Option prices or option contracts are insurance contracts. They represent an insurance premium. And what we know is, if the price of insurance to protect against losses increases, that immediately tells us that the risks to the downside have increased. If the price to participate in the upside has increased, that directly and immediately tells us the probability of an asset enjoying a run-up has increased.
Very rarely does the options market indicate that only one equity region is looking attractive or only one equity region is looking unattractive. Today, we find that the only one equity region which is looking attractive is US large-cap equities. When it comes to European equities, Asian equities, and emerging market equities, the options market is painting a bleak picture.
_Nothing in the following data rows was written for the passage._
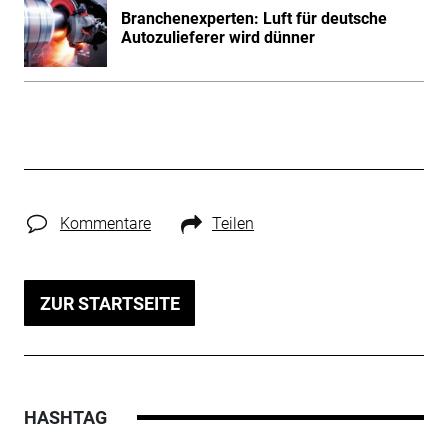
Branchenexperten: Luft für deutsche
Autozulieferer wird dünner
Kommentare
Teilen
ZUR STARTSEITE
HASHTAG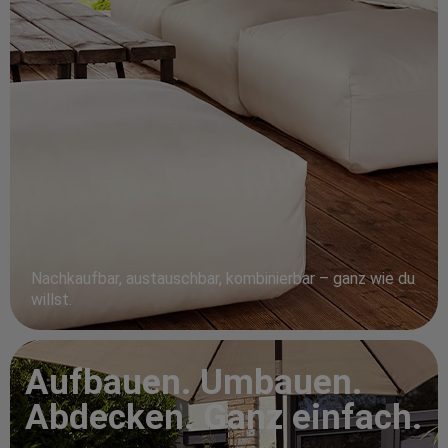
Nachkaufbar, austauschbar, kombinierbar – ganz wie du
willst.
Aufbauen. Umbauen.
Abdecken. Ganz einfach.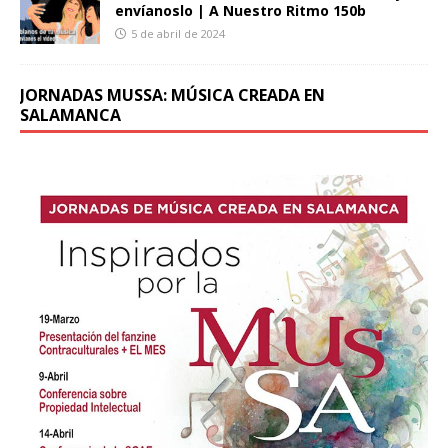
envíanoslo | A Nuestro Ritmo 150b
5 de abril de 2024
JORNADAS MUSSA: MÚSICA CREADA EN
SALAMANCA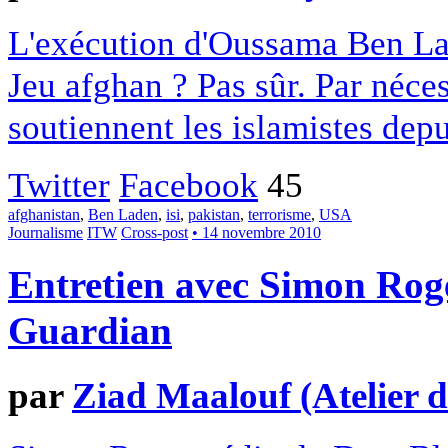
L'exécution d'Oussama Ben Lad
Jeu afghan ? Pas sûr. Par néces
soutiennent les islamistes depu
Twitter
Facebook
45
afghanistan
,
Ben Laden
,
isi
,
pakistan
,
terrorisme
,
USA
Journalisme
ITW
Cross-post
• 14 novembre 2010
Entretien avec Simon Rog
Guardian
par
Ziad Maalouf (Atelier 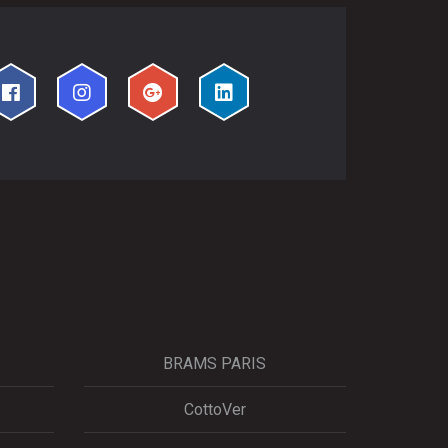
BRAMS PARIS
CottoVer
So, why is that the case? We believe it has to do potentially with two fundamental reasons. The first is: only the US is really seeing talk about fiscal stimulus, whether that’s fiscal stimulus coming in the form of repatriation, whether in the form of tax reform – which has already happened – or whether in the form of actual spending by the US Treasury. Fiscal stimulus should help offset the withdrawal of monetary stimulus.
The second fundamental reason we believe the options market is pointing to unattractiveness in equity regions outside of the US has to do with US dollar weakness. A weaker dollar, a stronger euro, is going to impose a strong headwind on countries such as Germany, France, and Italy, as those economies rely on exports. Similarly, a stronger yen will hinder economic growth in Japan. Japan, just like Germany, is a country, an economy, which relies on exports. It’s a country which has a current account surplus, and saves. A stronger yen hurts their ability to export, and their ability to save.
On the trade side, one of the biggest risks many people worry about today is government policy and government regulation coming in, which is going to impair open and free trade – whether through tariffs, embargos, etc. The options market, on the other hand, doesn’t really ‘buy’ that argument. One specific reason and piece of evidence here concerns Canada and Mexico. The options market, in fact, is both seeing attractive gains to be earned relative to potential losses by allocating to Canadian equities, and by allocating to Mexican equities; thereby reflective of a NAFTA policy that is likely going to be fair, versus punitive, towards Canada and Mexico. So our options-based signals are telling us the risk that people or the concerns that people are placing on trade, tariffs, and the trade environment going forward looks a bit overblown.
NAFTA = the North American Free Trade Agreement, a treaty between Canada, Mexico, and the US. In January 2017 US President Donald Trump signed an executive order to renegotiate NAFTA.
These are the views of the manager at the time of recording in March 2018. They may differ from the views of others at Janus Henderson Investors. Sectors, indices and securities mentioned within this article do not constitute or form part of any offer or solicitation to buy or sell any of them.